Background: Generative AI has achieved rapid and widespread acclaim over a short period since the inception of recent models that have opened up opportunities not possible before. Large Language Models (LLMs), a subset of generative AI, have become an essential part of code generation for software development. However, there is always a risk that the generated code does not fulfill the programmer's intent and contains faults or bugs that can go unnoticed. To that end, we propose that verification of generated code should increase its quality and trust.
Objectives: This thesis aims to research generation of code that is both functionally correct and verifiable by implementing and evaluating four prompting approaches and a reinforcement learning solution to increase robustness within code generation, using unit-test and verification rewards.
Methods: We used a Rapid Literature Review (RLR) and Design Science methodology to get a solid overview of the current state of robust code generation. From the RLR and related works, we evaluated the following four prompting approaches: Base prompt, Documentation prompting, In-context learning, and Documentation + In-context learning on the two datasets: MBPP and HumanEval. Moreover, we fine-tuned one model using Proximal Policy Optimization (PPO) for the novel task.
Results: We measured the functional correctness and static verification success rates, amongst other metrics, for the four proposed approaches on eight model configurations, including the PPO fine-tuned LLM. Our results show that for the MBPP dataset, on average, In-context learning had the highest functional correctness at 29.4% pass@1, Documentation prompting had the highest verifiability at 8.48% verfiable@1, and finally, In-context learning had the highest functionally correct verifiable code at 3.2% pass@1 & verifiable@1. Moreover, the PPO fine-tuned model showed an overall increase in performance across all approaches compared to the pre-trained base model.

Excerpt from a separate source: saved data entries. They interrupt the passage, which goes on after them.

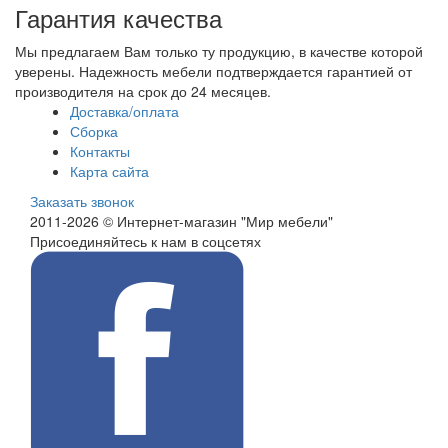
Гарантия качества
Мы предлагаем Вам только ту продукцию, в качестве которой
уверены. Надежность мебели подтверждается гарантией от
производителя на срок до 24 месяцев.
Доставка/оплата
Сборка
Контакты
Карта сайта
Заказать звонок
2011-2026 © Интернет-магазин "Мир мебели"
Присоединяйтесь к нам в соцсетях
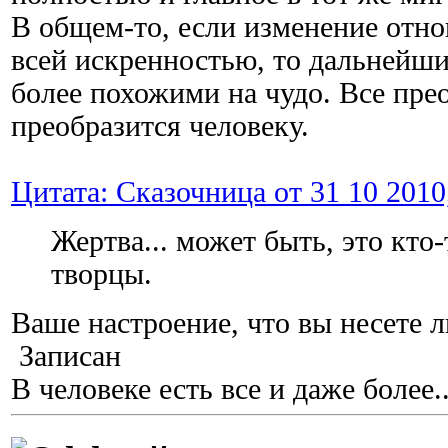
В общем-то, если изменение отн
всей искренностью, то дальнейши
более похожими на чудо. Все прео
преобразится человеку.
Цитата: Сказочница от 31 10 2010
Жертва... может быть, это кто-
творцы.
Ваше настроение, что вы несете л
Записан
В человеке есть все и даже более..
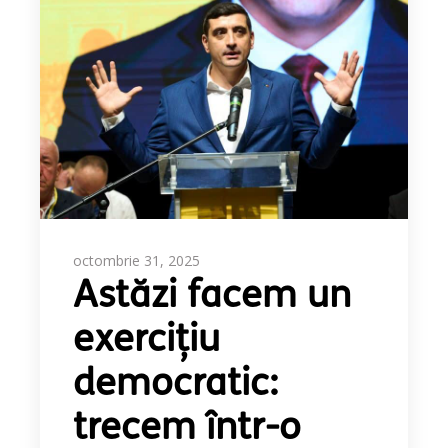
octombrie 31, 2025
Astăzi facem un
exercițiu
democratic:
trecem într-o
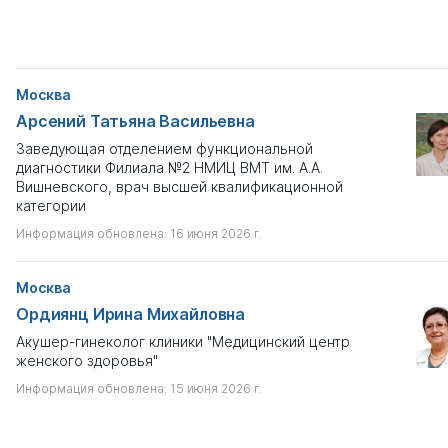
Москва
Арсений Татьяна Васильевна
Заведующая отделением функциональной
диагностики Филиала №2 НМИЦ ВМТ им. А.А.
Вишневского, врач высшей квалификационной
категории
Информация обновлена: 16 июня 2026 г.
Москва
Ордиянц Ирина Михайловна
Акушер-гинеколог клиники "Медицинский центр
женского здоровья"
Информация обновлена: 15 июня 2026 г.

Conclusions: We found that In-context learning on the PPO fine-tuned model yielded the best overall results across most metrics compared to the other approaches. The PPO fine-tuned with In-context learning resulted in 32.0% pass@1, 12.8% verifiable@1, and 5.0% pass@1 & verifiable@1. Documentation prompting was better for verifable@1 on MBPP. However, it did not perform as well for the other metrics. Documentation prompting + In-context learning was performance-wise between Documentation prompting and In-context learning, while Base prompt performed the worst overall. For future work, we envision several improvements to PPO training, including but not limited to training on Nagini documentation and utilizing expert iteration to create supervised fine-tuning datasets to improve the model iteratively.